Bohong ialah seni menyakitkan diri sendiri sebab menghilangkan ketenangan, menimbulkan candu, manjatuhkan harga diri. Ada dua anak bersaudara, sang adik pernah berbohong kemudian berbohong lagi karena takut terbongkar kebenaran bahwa adik kecil membohongi kakaknya mengenai jawaban yang ditanya.
Abang tanya tadi lu shubuh ke masjid nggk? Sambil tergagap si adik menjawab, shalat tadi. Menghela nafas si abang tau adiknya tidak pergi ke Masjid. Besoknya pertanyaan sama dan dijawab shalat tadi di Masjid, aelah sambil menggerutu karena masih mengantuk. Tiba-tiba melayanglah tangan sang kakak menuju wajah sang adik, sebab si adik berbohong. Hari pertama dibiarkan, hari kedua sang kakak kehilangan kesabaran karena kebohongan yang dipelihara adiknya.

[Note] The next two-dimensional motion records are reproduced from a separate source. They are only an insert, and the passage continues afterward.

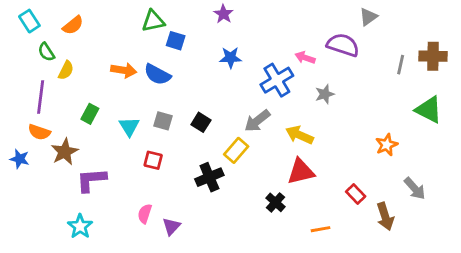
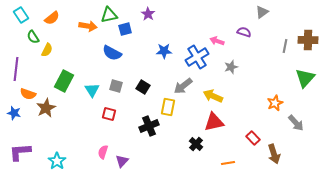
purple star: (223, 14) -> (148, 14), moved
blue square: (176, 41) -> (125, 29), turned -32
purple semicircle: (343, 45) -> (244, 32), size x0.6
blue star: (230, 58) -> (164, 51), moved
orange arrow: (124, 70) -> (88, 26), moved
purple line: (41, 97) -> (16, 69), moved
green triangle: (429, 110) -> (305, 78), turned 45
green rectangle: (90, 114) -> (64, 81), size x1.5
yellow rectangle: (236, 150) -> (168, 107), turned -30
purple L-shape: (91, 180) -> (20, 152), moved
gray arrow: (415, 188) -> (296, 123), moved

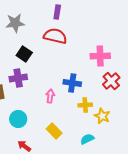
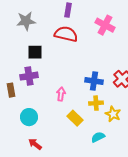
black square: (24, 54) -> (35, 52), turned -35
pink cross: (100, 56) -> (105, 25), moved, turned 30
blue cross: (72, 83) -> (94, 81), moved
yellow rectangle: (54, 131) -> (75, 118), moved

Dari awal sang kakak kasian dengan adiknya tertidur pulas namun jika dibiarkan malah merugikan adiknya sendiri. Ketika adzan shubuh sulit dibangunin, saat ditanya mengibuli. Bohong pertama dimaklumi akan tetapi bohong kedua tidak ada kompromi. Terkadang kita harus tegas dalam meberantas kebohongan. Jika dibiasakanakan menjadi karakter, lebih baik memberikan akibat buruk dari bohong dari pada hanya nasehat lisan yang dilupakan.
Tegas terlihat keras, pukulan seorang kakak bukan hanya sekedar luapan emosi semata melainkan terdapat rasa kasih sayang yang begitu besar kepada adiknya. Pembentukan karakter berbudi luhur ibarat membangun istana, perlu kerja keras menciptakan istana megah dan mempesona.